# Your objective
A verbatim transcript of the data that follows, free of images, is the expected result.

# Raw data
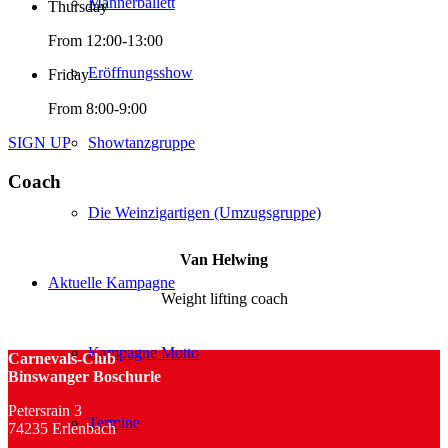
Männerballett
Thursday
From 12:00-13:00
Eröffnungsshow
Friday
From 8:00-9:00
Showtanzgruppe
SIGN UP
Coach
Die Weinzigartigen (Umzugsgruppe)
Van Helwing
Aktuelle Kampagne
Weight lifting coach
Kampagne Motto
Carnevals-Club
Binswanger Boschurle
Petersrain 3
Termine
74235 Erlenbach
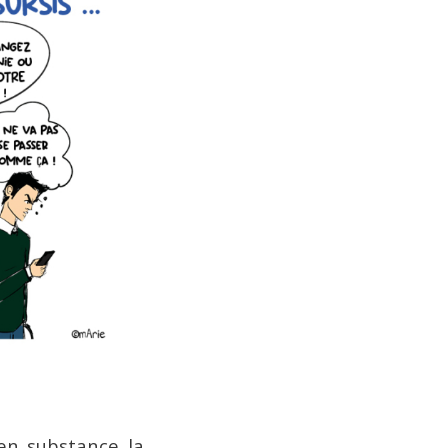
 en substance la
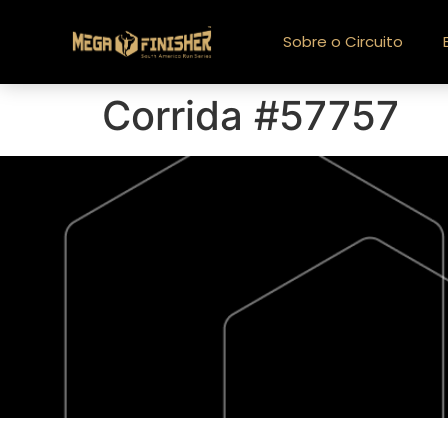
Sobre o Circuito
Corrida #57757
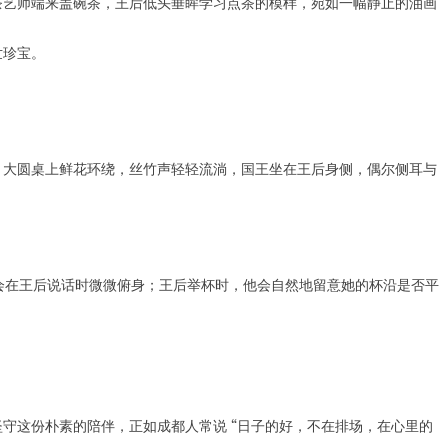
茶艺师端来盖碗茶，王后低头垂眸学习点茶的模样，宛如一幅静止的油画
世珍宝。
。大圆桌上鲜花环绕，丝竹声轻轻流淌，国王坐在王后身侧，偶尔侧耳与
却会在王后说话时微微俯身；王后举杯时，他会自然地留意她的杯沿是否平
守这份朴素的陪伴，正如成都人常说 “日子的好，不在排场，在心里的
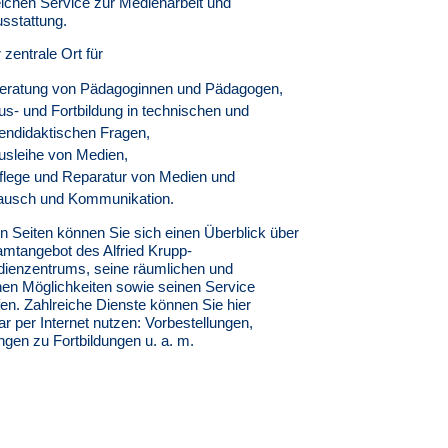
ichen Service zur Medienarbeit und
sstattung.
 zentrale Ort für
Beratung von Pädagoginnen und Pädagogen,
us- und Fortbildung in technischen und
endidaktischen Fragen,
usleihe von Medien,
Pflege und Reparatur von Medien und
ausch und Kommunikation.
n Seiten können Sie sich einen Überblick über
mtangebot des Alfried Krupp-
ienzentrums, seine räumlichen und
hen Möglichkeiten sowie seinen Service
en. Zahlreiche Dienste können Sie hier
ar per Internet nutzen: Vorbestellungen,
gen zu Fortbildungen u. a. m.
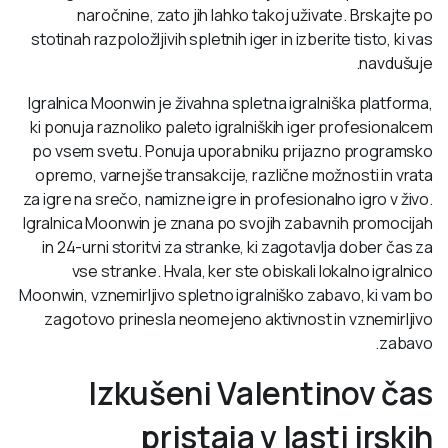
naročnine, zato jih lahko takoj uživate. Brskajte po
stotinah razpoložljivih spletnih iger in izberite tisto, ki vas
navdušuje.
Igralnica Moonwin je živahna spletna igralniška platforma,
ki ponuja raznoliko paleto igralniških iger profesionalcem
po vsem svetu. Ponuja uporabniku prijazno programsko
opremo, varnejše transakcije, različne možnosti in vrata
za igre na srečo, namizne igre in profesionalno igro v živo.
Igralnica Moonwin je znana po svojih zabavnih promocijah
in 24-urni storitvi za stranke, ki zagotavlja dober čas za
vse stranke. Hvala, ker ste obiskali lokalno igralnico
Moonwin, vznemirljivo spletno igralniško zabavo, ki vam bo
zagotovo prinesla neomejeno aktivnost in vznemirljivo
zabavo.
Izkušeni Valentinov čas
pristaja v lasti irskih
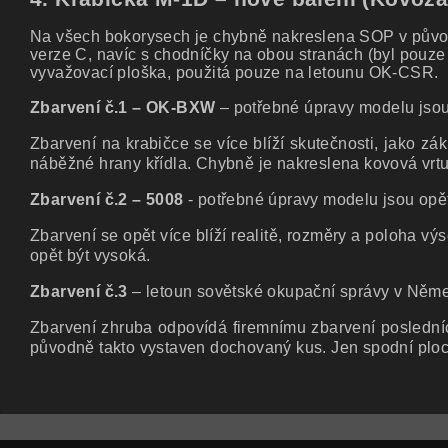
Na všech bokorysech je chybně nakreslena SOP v původ
verze C, navíc s chodníčky na obou stranách (byl pouze
vyvažovací ploška, použitá pouze na letounu OK-CSR.
Zbarvení č.1 – OK-BXW
– potřebné úpravy modelu jsou
Zbarvení na krabičce se více blíží skutečnosti, jako 
náběžné hrany křídla. Chybně je nakreslena kovová vrt
Zbarvení č.2 – 5008
- potřebné úpravy modelu jsou opět
Zbarvení se opět více blíží realitě, rozměry a poloha 
opět být vysoká.
Zbarvení č.3
– letoun sovětské okupační správy v Němec
Zbarvení zhruba odpovídá firemnímu zbarvení posledníc
původně takto vystaven dochovaný kus. Jen spodní ploch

# Solved exercise
Männerballett
Thursday
From 12:00-13:00
Eröffnungsshow
Friday
From 8:00-9:00
Showtanzgruppe
SIGN UP
Coach
Die Weinzigartigen (Umzugsgruppe)
Van Helwing
Aktuelle Kampagne
Weight lifting coach
Kampagne Motto
Carnevals-Club
Binswanger Boschurle
Petersrain 3
Termine
74235 Erlenbach
 en substance la
Sobre o Circuito
Corrida #57757
茶艺师端来盖碗茶，王后低头垂眸学习点茶的模样，宛如一幅静止的油画
世珍宝。
。大圆桌上鲜花环绕，丝竹声轻轻流淌，国王坐在王后身侧，偶尔侧耳与
却会在王后说话时微微俯身；王后举杯时，他会自然地留意她的杯沿是否平
守这份朴素的陪伴，正如成都人常说 “日子的好，不在排场，在心里的
ichen Service zur Medienarbeit und
sstattung.
 zentrale Ort für
Beratung von Pädagoginnen und Pädagogen,
us- und Fortbildung in technischen und
endidaktischen Fragen,
usleihe von Medien,
Pflege und Reparatur von Medien und
ausch und Kommunikation.
n Seiten können Sie sich einen Überblick über
mtangebot des Alfried Krupp-
ienzentrums, seine räumlichen und
hen Möglichkeiten sowie seinen Service
en. Zahlreiche Dienste können Sie hier
ar per Internet nutzen: Vorbestellungen,
gen zu Fortbildungen u. a. m.
naročnine, zato jih lahko takoj uživate. Brskajte po
stotinah razpoložljivih spletnih iger in izberite tisto, ki vas
navdušuje.
Igralnica Moonwin je živahna spletna igralniška platforma,
ki ponuja raznoliko paleto igralniških iger profesionalcem
po vsem svetu. Ponuja uporabniku prijazno programsko
opremo, varnejše transakcije, različne možnosti in vrata
za igre na srečo, namizne igre in profesionalno igro v živo.
Igralnica Moonwin je znana po svojih zabavnih promocijah
in 24-urni storitvi za stranke, ki zagotavlja dober čas za
vse stranke. Hvala, ker ste obiskali lokalno igralnico
Moonwin, vznemirljivo spletno igralniško zabavo, ki vam bo
zagotovo prinesla neomejeno aktivnost in vznemirljivo
zabavo.
Izkušeni Valentinov čas
pristaja v lasti irskih
Na všech bokorysech je chybně nakreslena SOP v původ
verze C, navíc s chodníčky na obou stranách (byl pouze
vyvažovací ploška, použitá pouze na letounu OK-CSR.
Zbarvení č.1 – OK-BXW
– potřebné úpravy modelu jsou
Zbarvení na krabičce se více blíží skutečnosti, jako 
náběžné hrany křídla. Chybně je nakreslena kovová vrt
Zbarvení č.2 – 5008
- potřebné úpravy modelu jsou opět
Zbarvení se opět více blíží realitě, rozměry a poloha 
opět být vysoká.
Zbarvení č.3
– letoun sovětské okupační správy v Němec
Zbarvení zhruba odpovídá firemnímu zbarvení posledníc
původně takto vystaven dochovaný kus. Jen spodní ploch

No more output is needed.